Es cierto, porque yo no provengo de una cultura «primitiva». En mi opinión, salvo excepciones -no me pronuncio sobre el caso de Castaneda, a quien conocí en México en aquella época-, no puedes convertirte en chamán o brujo si no has nacido en un contexto primitivo. Con la mejor voluntad y la mayor amplitud de criterio del mundo, no se libera uno tan fácilmente de todo su bagaje occidental y racional.
Castaneda es un personaje inaprensible al que pocos pueden ufanarse de haber visto. ¿En qué circunstancias lo conoció?
En aquel entonces, en los años setenta, yo era muy conocido en ciertos medios, gracias a mi película El Topo, que para muchos era una especie de referencia en materia de cine mágico. Castaneda había visto El Topo dos veces, y le había gustado. Yo me encontraba en México en un restaurante en el que sirven unos filetes espléndidos y se bebe buen vino. Iba acompañado de una actriz mexicana que reconoció en el local a una amiga que estaba con un señor. Castaneda -que no era otro el señor-, al enterarse de quién era yo, envió a su amiga a nuestra mesa. La mujer me preguntó si quería conocer a Castaneda. «Desde luego», respondí. «¡Soy un gran admirador suyo!» Ella dijo que él vendría a sentarse a mi mesa, pero yo insistí en ir a la suya.

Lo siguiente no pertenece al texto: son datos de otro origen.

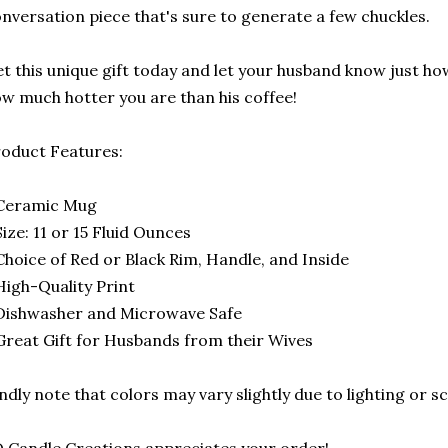
nversation piece that's sure to generate a few chuckles.
t this unique gift today and let your husband know just h
w much hotter you are than his coffee!
oduct Features:
 Ceramic Mug
Size: 11 or 15 Fluid Ounces
Choice of Red or Black Rim, Handle, and Inside
High-Quality Print
Dishwasher and Microwave Safe
Great Gift for Husbands from their Wives
ndly note that colors may vary slightly due to lighting or s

Una coincidencia novelesca…
¡La vida es novelesca! Propuse a Castaneda ir a su casa, pero él quiso venir a mi hotel. Éramos como dos chinos, rivalizando en cumplidos. Él no paraba de darme la preferencia, y yo hacía otro tanto, por supuesto…
¿Y no dudó de si realmente estaba en presencia de Castaneda?
Ni un instante. Más adelante, en Estados Unidos se publicó un libro en el que aparece un retrato suyo, un dibujo. Y es el retrato del hombre al que conocí.
¿Cuál fue su primera impresión?
En México, es fácil determinar la clase social a la que pertenece un hombre sólo con verle el físico. Castaneda tiene aspecto de camarero.